## Required action:
The job is to find each line of the records below that includes the word "君は僕の太陽だ" and copy it.

## Extracted data entries:
*** Block opens ***
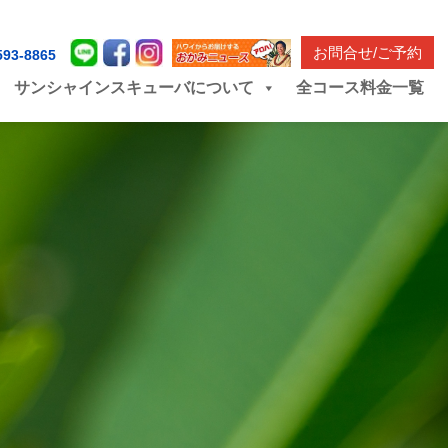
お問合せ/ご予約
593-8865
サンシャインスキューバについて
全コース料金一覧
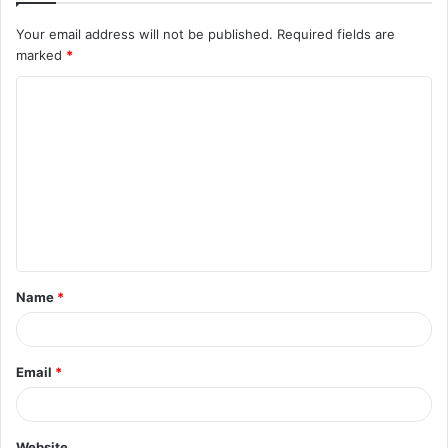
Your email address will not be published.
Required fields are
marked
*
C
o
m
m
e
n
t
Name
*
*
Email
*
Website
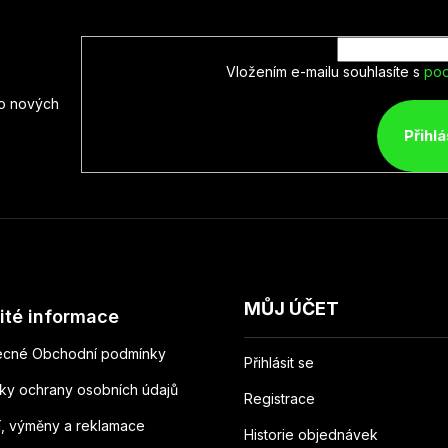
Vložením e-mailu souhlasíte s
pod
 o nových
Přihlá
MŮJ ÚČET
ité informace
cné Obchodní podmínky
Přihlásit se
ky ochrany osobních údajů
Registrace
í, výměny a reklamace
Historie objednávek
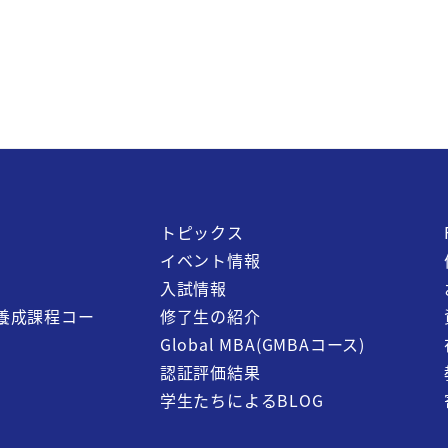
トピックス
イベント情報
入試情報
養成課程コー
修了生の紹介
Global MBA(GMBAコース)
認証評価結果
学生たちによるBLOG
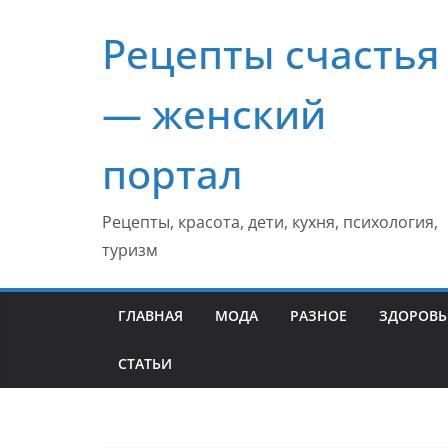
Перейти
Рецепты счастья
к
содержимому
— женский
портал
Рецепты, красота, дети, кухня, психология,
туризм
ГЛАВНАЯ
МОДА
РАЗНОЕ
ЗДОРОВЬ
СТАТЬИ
*** Block closes ***
*** Block opens ***
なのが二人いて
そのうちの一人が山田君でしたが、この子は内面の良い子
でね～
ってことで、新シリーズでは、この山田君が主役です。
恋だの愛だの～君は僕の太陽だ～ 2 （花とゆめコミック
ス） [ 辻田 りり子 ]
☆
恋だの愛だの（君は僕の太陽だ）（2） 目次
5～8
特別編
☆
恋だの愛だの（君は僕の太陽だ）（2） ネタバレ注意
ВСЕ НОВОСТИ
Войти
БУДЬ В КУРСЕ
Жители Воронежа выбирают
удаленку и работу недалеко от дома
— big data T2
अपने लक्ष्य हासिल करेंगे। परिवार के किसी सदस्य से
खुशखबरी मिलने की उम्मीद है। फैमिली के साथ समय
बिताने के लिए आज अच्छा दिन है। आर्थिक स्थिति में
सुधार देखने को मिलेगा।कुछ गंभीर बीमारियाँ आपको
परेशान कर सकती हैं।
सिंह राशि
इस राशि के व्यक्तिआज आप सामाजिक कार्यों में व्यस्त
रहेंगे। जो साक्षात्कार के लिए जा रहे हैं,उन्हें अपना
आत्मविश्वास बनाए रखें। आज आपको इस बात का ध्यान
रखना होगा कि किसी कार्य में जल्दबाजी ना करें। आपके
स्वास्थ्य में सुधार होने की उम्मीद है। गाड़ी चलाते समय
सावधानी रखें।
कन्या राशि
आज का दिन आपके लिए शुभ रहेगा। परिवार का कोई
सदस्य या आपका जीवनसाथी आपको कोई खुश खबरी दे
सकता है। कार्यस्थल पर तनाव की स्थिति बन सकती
*** Block closes ***
## Task answer:
恋だの愛だの～君は僕の太陽だ～ 2 （花とゆめコミック
恋だの愛だの（君は僕の太陽だ）（2） 目次
恋だの愛だの（君は僕の太陽だ）（2） ネタバレ注意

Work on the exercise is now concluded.